Hornets & Wasps in Virginia
Virginia Wasps and Hornets
Insects that are a stinging hazard in Virginia are numerous; however, it is the paper wasps, bald-faced hornets, yellow jackets, and European hornets that are the more commonly encountered.
Bald-faced hornets are widely distributed in Virginia. They are very aggressive and up to about an inch long. The common name of this insect comes from its mainly black coloration, except for its predominantly white face. Bald-faced hornets nest above ground and build their large, aerial, grey paper-like nest in trees and sometimes-large shrubs. Another sign of the bald-face’s nest is a single opening to the nest, which is always guarded by a few hornets at the nest entrance.
Since the worker hornets are killed by the cold weather in the late fall, females from the nest that are fertilized by males seek shelter to overwinter in protected places. These fertile females will be the future queens of the next year’s nest. Nests are abandoned each year, although they will remain intact if not destroyed by animals or the effects of rain, cold weather, and winds.

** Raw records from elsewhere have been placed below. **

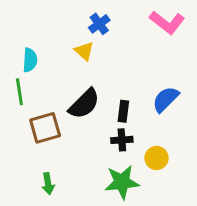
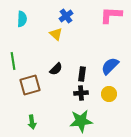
pink L-shape: (167, 22) -> (111, 15), turned 145
cyan semicircle: (30, 60) -> (22, 19), moved
black semicircle: (84, 104) -> (56, 69), size x0.6
yellow circle: (157, 158) -> (109, 94), moved

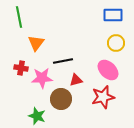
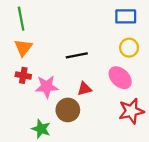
orange triangle: (36, 43) -> (23, 48), moved
black line: (63, 61) -> (77, 55), moved
red star: (103, 97) -> (131, 111), moved

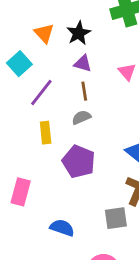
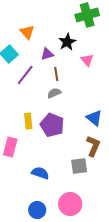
black star: (79, 33) -> (67, 42), moved
purple triangle: (83, 64) -> (47, 54), moved, turned -32
yellow rectangle: (46, 133) -> (28, 121), moved

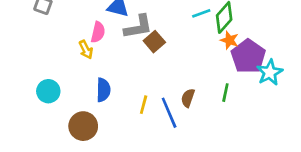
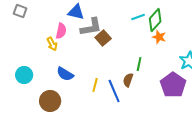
purple pentagon: (248, 56) -> (173, 85), moved
blue semicircle: (103, 90) -> (65, 74), turned 120
green line: (225, 93) -> (139, 64), moved

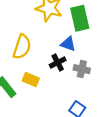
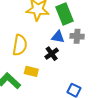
gray cross: (82, 69) -> (77, 36), moved

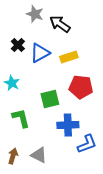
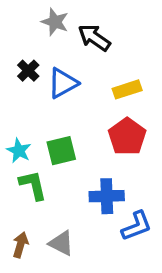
yellow rectangle: (69, 57) -> (127, 89), moved
cyan star: (12, 83) -> (19, 151), moved
red pentagon: (81, 87) -> (127, 136), turned 30
green square: (50, 99) -> (61, 151), moved

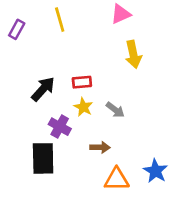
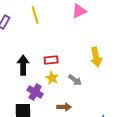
yellow arrow: (133, 54) -> (96, 57), moved
black arrow: (43, 89) -> (23, 65), turned -42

One of the most common stinging insects encountered in the State is the yellow jacket. These pests build their nests underground or in protected locations above ground and if threatened or disturbed, they “boil” out of their nest and begin stinging ferociously to defend their nest.
Yellow Jackets are widely distributed throughout Virginia and are often seen during early fall picnics, outside parties, and other places where they are attracted to food odors, especially the sugars found in soft drinks and proteins found in meats.
These insects construct their nests from plant material mixed with their saliva, thus forming a thin material that looks like paper. Their nests include numerous easily seen compartments where fertile females lay their eggs and rear their young. Unlike yellow jackets, paper wasps build nests in fairly exposed yet sheltered areas. Examples of such locations include door frames, windowsills, under the eaves of houses, and in corners of garages and outdoor sheds. Paper wasps feed on nectar and pollen, although they also prey on insects and spiders.
European hornets, sometimes called giant hornets or brown hornets, are not as aggressive as bald-faced hornets, but will sting if their colony is disturbed. European hornets prefer to construct nests in secluded, aboveground locations, such as hollow trees, attics, porches and inside wall voids. The European hornet is the only species of true hornet located in the U.S.